Es ist ein vertrautes Ritual: Erst kommen Studien und Warnungen, dann der mediale Aufschrei, dann die politischen Forderungen – und am Ende der staatliche Eingriff. Beim Einwegpfand war es so, beim Rauchverbot und bei der Alkopopsteuer auch. Nun steht der Zucker im Visier. Limonade als Staatsfeind Nummer eins? Man könnte es fast glauben.
Dabei ist die Ausgangslage klar: Die Deutschen konsumieren zu viel Zucker. Zu viel für den Körper, zu viel für das Gesundheitssystem. Adipositas, Diabetes, Milliardenkosten. Die Diagnose ist gestellt, und sie ist alles andere als neu. Doch spätestens, wenn Eckart von Hirschhausen in einer TV-Dokumentation einem Millionenpublikum die Augen öffnet, sucht die Politik nach Antworten. Und wie so oft lautet eine davon: verteuern, um zu verändern.

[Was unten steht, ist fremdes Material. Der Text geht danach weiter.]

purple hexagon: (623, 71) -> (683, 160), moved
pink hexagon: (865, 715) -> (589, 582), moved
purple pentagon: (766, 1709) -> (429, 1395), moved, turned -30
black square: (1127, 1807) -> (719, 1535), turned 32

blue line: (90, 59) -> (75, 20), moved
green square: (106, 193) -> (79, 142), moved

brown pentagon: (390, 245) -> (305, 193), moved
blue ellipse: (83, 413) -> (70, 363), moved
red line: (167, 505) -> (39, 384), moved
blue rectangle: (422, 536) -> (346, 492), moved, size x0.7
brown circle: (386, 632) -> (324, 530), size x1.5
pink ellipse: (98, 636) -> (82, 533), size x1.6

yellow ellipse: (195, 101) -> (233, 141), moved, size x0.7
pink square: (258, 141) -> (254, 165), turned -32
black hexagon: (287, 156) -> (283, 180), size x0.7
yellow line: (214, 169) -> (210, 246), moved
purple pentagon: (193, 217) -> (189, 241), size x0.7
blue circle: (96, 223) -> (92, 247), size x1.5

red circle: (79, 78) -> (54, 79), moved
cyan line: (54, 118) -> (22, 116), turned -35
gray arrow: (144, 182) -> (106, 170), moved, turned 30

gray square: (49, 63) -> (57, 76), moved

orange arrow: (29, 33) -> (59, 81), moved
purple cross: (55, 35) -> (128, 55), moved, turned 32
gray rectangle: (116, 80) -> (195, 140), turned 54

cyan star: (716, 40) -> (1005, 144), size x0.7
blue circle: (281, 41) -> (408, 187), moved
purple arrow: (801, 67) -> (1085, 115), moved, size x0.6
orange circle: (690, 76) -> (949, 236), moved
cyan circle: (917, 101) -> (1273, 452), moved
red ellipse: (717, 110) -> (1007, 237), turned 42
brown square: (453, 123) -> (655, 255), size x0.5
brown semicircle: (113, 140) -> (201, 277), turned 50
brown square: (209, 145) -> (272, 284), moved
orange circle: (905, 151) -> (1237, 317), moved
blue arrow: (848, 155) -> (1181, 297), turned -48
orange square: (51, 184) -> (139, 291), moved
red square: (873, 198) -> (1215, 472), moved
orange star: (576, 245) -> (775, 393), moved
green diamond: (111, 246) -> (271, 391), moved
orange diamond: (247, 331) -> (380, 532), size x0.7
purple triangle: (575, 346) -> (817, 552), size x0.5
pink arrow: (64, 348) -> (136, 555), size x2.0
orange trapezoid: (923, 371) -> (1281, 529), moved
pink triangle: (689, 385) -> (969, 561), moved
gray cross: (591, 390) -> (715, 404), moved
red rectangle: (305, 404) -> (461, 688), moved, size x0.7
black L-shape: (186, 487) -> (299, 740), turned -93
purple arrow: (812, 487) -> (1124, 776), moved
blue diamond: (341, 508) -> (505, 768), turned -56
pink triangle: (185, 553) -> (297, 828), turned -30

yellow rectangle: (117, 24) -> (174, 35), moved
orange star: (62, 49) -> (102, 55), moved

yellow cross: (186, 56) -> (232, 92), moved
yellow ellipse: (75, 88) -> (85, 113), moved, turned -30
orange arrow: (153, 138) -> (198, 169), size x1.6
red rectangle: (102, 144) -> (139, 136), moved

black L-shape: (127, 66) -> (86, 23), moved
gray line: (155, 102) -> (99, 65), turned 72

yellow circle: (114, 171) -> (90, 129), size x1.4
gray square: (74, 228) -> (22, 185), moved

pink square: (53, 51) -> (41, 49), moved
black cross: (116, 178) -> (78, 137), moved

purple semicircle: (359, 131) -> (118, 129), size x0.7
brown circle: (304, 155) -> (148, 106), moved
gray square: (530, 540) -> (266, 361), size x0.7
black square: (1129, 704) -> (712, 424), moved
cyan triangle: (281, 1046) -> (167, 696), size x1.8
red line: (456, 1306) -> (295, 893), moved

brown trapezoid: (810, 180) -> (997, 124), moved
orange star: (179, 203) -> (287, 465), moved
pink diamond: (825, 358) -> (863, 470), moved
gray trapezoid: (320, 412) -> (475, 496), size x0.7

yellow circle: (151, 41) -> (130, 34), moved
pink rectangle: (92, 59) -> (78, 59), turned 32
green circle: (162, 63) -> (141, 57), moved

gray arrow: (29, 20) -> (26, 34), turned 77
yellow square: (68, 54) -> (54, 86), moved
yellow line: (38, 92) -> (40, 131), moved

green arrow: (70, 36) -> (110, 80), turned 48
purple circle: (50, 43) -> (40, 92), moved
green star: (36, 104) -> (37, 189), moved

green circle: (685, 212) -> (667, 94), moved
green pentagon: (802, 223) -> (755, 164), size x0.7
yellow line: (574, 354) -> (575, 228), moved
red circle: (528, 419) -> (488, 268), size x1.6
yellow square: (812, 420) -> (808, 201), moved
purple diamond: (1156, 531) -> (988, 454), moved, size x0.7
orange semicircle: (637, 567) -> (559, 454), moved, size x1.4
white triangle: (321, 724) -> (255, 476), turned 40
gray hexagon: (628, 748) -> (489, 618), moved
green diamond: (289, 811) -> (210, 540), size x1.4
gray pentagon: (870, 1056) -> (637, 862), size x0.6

Dass die Politik hier stärker eingreifen will, hat auch mit der bislang enttäuschenden Bilanz freiwilliger Maßnahmen zu tun. Die Industrie hatte sich verpflichtet, den Zuckergehalt bis 2025 um 15 Prozent zu senken. Tatsächlich zeigt das staatliche Produktmonitoring ein gemischtes Bild: Über alle Produkte hinweg liegt die Reduktion bislang nur bei rund neun Prozent. Nur bei den besonders absatzstarken Getränken wird das Ziel annähernd erreicht.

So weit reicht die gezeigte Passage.